= Cancosa paleolake =

Former lake at Cancosa, Chile

The paleolake of Cancosa is a former lake at Cancosa, Chile. The existence of the lake was inferred on the basis of limnic sediments in the area, which lies in the Tarapacá Region of Chile.

Presently, the area is occupied by a basin at about 3950 m altitude within the Western Cordillera and surrounded by high mountains, such as Cerro Porquesa and Sillajhuay. The area is arid (precipitation less than 200 mm/year) owing to the rain shadow of the Andes and the influence of the South Pacific High; most precipitation falls during summer.

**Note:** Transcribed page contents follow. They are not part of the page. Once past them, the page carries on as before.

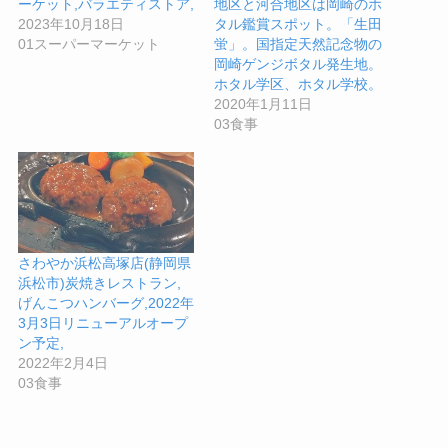
ーケット,バラエティストア,
地区と河合地区は岡崎のホ
2023年10月18日
タル鑑賞スポット。「生田
01スーパーマーケット
蛍」。国指定天然記念物の
岡崎ゲンジボタル発生地。
ホタル学区、ホタル学校。
2020年1月11日
03食事
さわやか浜松高塚店(静岡県
浜松市)炭焼きレストラン,
げんこつハンバーグ,2022年
3月3日リニューアルオープ
ン予定,
2022年2月4日
03食事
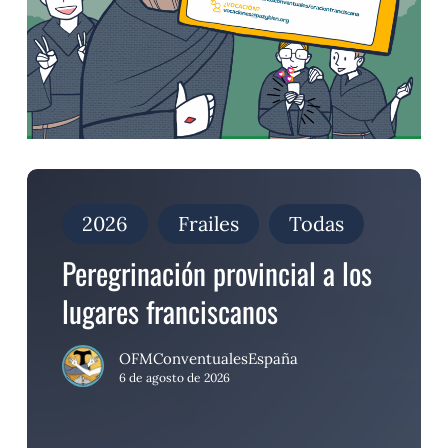
Peregrinación
provincial
a
2026
Frailes
Todas
los
lugares
Peregrinación provincial a los
franciscanos
lugares franciscanos
OFMConventualesEspaña
6 de agosto de 2026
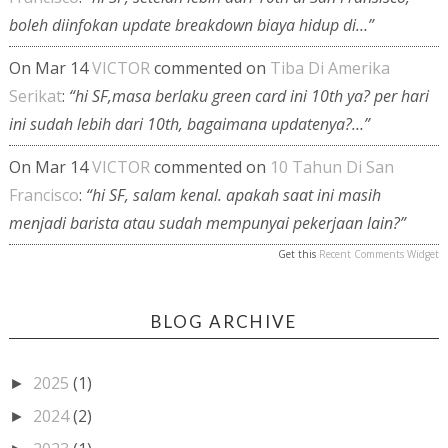
boleh diinfokan update breakdown biaya hidup di…”
On Mar 14
VICTOR
commented on
Tiba Di Amerika
Serikat
:
“hi SF,masa berlaku green card ini 10th ya? per hari
ini sudah lebih dari 10th, bagaimana updatenya?…”
On Mar 14
VICTOR
commented on
10 Tahun Di San
Francisco
:
“hi SF, salam kenal. apakah saat ini masih
menjadi barista atau sudah mempunyai pekerjaan lain?”
Get this
Recent Comments Widget
BLOG ARCHIVE
2025
(1)
►
2024
(2)
►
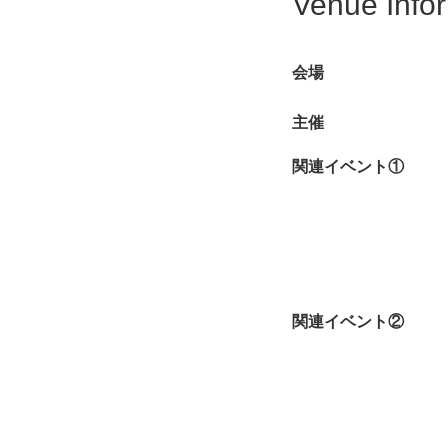
Venue Info
会場
主催
関連イベント①
関連イベント②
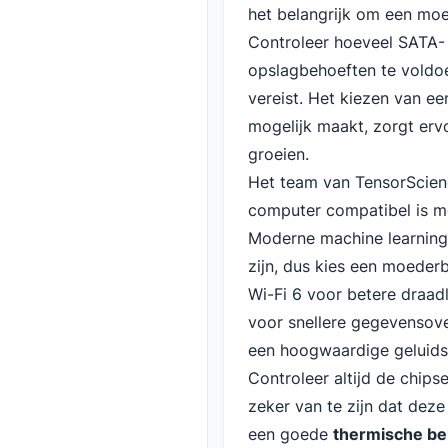
het belangrijk om een mo
Controleer hoeveel SATA-
opslagbehoeften te voldo
vereist. Het kiezen van e
mogelijk maakt, zorgt ervo
groeien.
Het team van TensorScien
computer compatibel is me
Moderne machine learning-
zijn, dus kies een moeder
Wi-Fi
6 voor betere draad
voor snellere gegevensove
een hoogwaardige geluidsk
Controleer altijd de chip
zeker van te zijn dat deze
een goede
thermische be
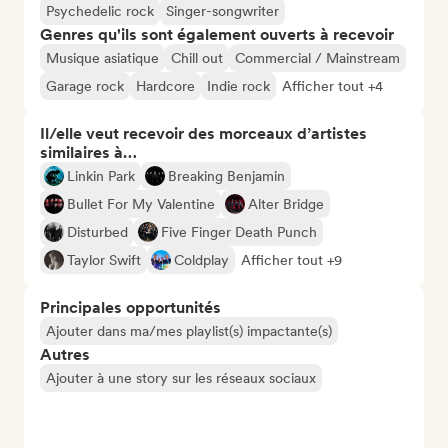
Psychedelic rock
Singer-songwriter
Genres qu'ils sont également ouverts à recevoir
Musique asiatique
Chill out
Commercial / Mainstream
Garage rock
Hardcore
Indie rock
Afficher tout +4
Il/elle veut recevoir des morceaux d’artistes
similaires à…
Linkin Park
Breaking Benjamin
Bullet For My Valentine
Alter Bridge
Disturbed
Five Finger Death Punch
Taylor Swift
Coldplay
Afficher tout +9
Principales opportunités
Ajouter dans ma/mes playlist(s) impactante(s)
Autres
Ajouter à une story sur les réseaux sociaux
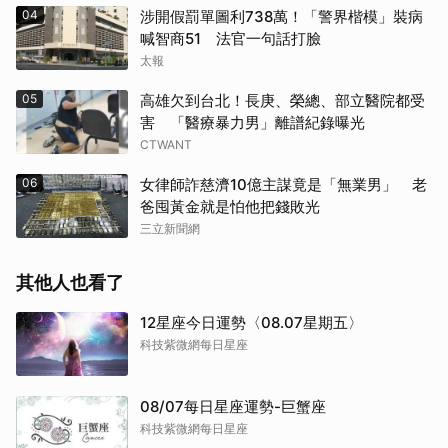
04
涉開假罰單圖利738萬！「警界楷模」裝病
喊智商51 法官一句話打臉
太報
05
高雄欠到台北！長庚、榮總、部立醫院都受
害 「醫療暴力男」離譜紀錄曝光
CTWANT
06
女律師詐慈濟10億主謀竟是「無業男」 老
爸囤黃金就是怕他把錢敗光
三立新聞網
其他人也看了
12星座今日運勢〈08.07星期五〉
科技紫微網每日星座
08/07每日星座運勢-巨蟹座
科技紫微網每日星座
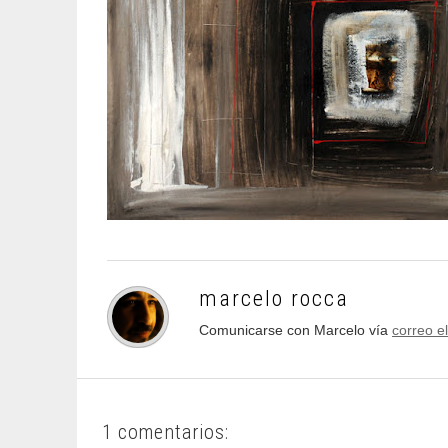
marcelo rocca
Comunicarse con Marcelo vía
correo e
1 comentarios:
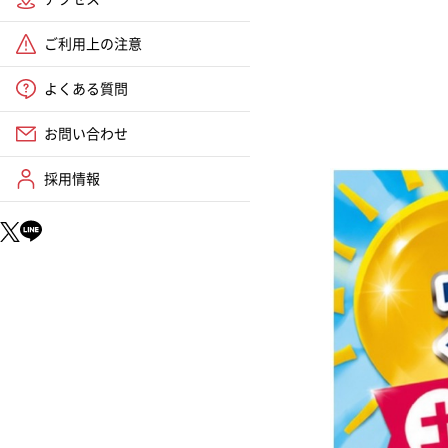
ご利用上の注意
よくある質問
お問い合わせ
採用情報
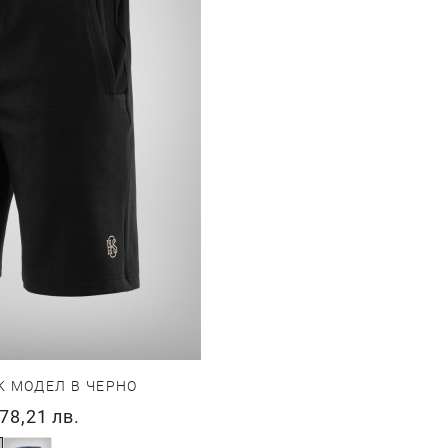
 МОДЕЛ В ЧЕРНО
78,21 лв.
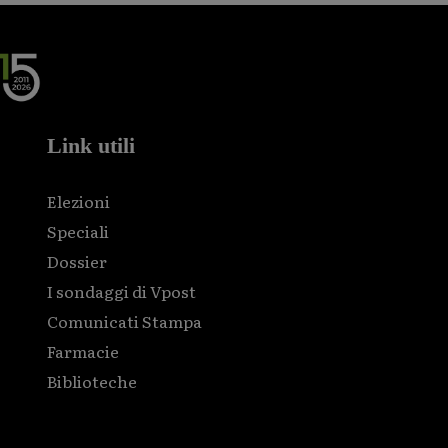
Link utili
Elezioni
Speciali
Dossier
I sondaggi di Vpost
Comunicati Stampa
Farmacie
Biblioteche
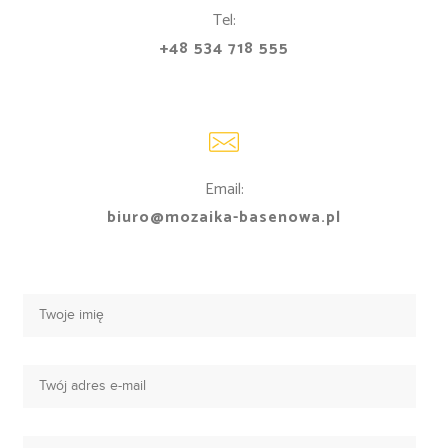
Tel:
+48 534 718 555
Email:
biuro@mozaika-basenowa.pl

The lake has been reconstructed on the basis of data obtained by analyzing its sediments and the biological traits of diatoms found therein. Water levels varied through its history, with the lake occasionally becoming bog-like. Most of the time, the lake reached depths of only a few meters, and it was a calm water body. Radiocarbon dating shows that shallowing occurred in the middle Holocene between 4,700 - 3,700 BP, coinciding with the mid-Holocene lowstand of Lake Titicaca. Afterwards lake levels increased until 3,000 BP; subsequently a lake level drop becomes noticeable by 1,000 BP and about 700 years before present the lake finally drained to the Salar de Coipasa, for reasons unknown although it is possible that the Rio Cancosa at that point breached the lake basin.

Presently, a few salt lakes occur in the Cancosa basin. The Cancosa River, which forms at the confluence of the Saccaya River and Ocacucho River, drains the basin today. These rivers cut into the lake sediments and are the only perennial rivers today in the area. The Cancosa River ultimately drains into the Salar de Coipasa.

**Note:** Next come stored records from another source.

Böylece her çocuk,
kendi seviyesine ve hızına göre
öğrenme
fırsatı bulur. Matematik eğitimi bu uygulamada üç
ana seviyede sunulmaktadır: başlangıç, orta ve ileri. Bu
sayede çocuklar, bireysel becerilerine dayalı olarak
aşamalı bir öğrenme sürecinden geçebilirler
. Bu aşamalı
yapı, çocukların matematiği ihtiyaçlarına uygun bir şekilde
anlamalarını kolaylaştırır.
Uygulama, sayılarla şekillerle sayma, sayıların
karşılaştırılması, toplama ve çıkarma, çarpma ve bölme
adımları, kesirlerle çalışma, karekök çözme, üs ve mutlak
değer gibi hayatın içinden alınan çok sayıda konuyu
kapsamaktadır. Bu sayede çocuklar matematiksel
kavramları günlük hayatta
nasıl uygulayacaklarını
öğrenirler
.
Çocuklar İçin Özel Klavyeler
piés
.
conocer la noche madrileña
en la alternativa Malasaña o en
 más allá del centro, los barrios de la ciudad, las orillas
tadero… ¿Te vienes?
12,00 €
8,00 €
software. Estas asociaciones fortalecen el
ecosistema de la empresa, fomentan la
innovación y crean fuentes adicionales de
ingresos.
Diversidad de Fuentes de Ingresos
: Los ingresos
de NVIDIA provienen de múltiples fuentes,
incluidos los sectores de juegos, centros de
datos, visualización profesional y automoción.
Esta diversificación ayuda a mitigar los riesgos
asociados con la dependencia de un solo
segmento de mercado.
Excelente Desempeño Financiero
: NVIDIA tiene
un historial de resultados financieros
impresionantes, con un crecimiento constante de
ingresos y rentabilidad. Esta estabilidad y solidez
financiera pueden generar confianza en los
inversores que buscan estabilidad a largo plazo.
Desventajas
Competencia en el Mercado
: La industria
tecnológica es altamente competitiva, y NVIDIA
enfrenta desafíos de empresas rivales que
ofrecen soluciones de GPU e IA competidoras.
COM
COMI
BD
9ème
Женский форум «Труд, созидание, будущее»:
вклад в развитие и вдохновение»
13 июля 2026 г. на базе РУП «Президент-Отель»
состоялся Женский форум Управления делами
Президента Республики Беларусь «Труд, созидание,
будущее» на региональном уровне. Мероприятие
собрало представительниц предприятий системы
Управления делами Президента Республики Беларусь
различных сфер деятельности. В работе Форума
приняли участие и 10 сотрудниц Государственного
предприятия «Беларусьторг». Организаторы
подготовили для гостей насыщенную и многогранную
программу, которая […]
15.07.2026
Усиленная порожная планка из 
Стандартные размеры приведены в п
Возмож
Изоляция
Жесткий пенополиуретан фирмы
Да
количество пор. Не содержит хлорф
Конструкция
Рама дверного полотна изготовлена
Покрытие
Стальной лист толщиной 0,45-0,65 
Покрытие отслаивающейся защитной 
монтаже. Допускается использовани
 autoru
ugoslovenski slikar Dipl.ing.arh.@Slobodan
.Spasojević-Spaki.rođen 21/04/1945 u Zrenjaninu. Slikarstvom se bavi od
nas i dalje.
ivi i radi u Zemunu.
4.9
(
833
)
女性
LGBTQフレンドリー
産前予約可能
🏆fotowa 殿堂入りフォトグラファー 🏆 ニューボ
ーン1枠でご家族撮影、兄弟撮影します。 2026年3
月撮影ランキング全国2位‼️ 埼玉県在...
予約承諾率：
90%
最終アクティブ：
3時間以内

The lake featured a diverse diatom flora, with over 98 taxa represented. Among the most common taxa found in lake deposits are Achnanthes lanceolata, Fragilaria capucina and Naviculadicta chilensis. Most diatoms identified are periphytic and there are no planktonic species. The lake was sometimes eutrophic and sometimes not, which may reflect volcanic influence on its waters.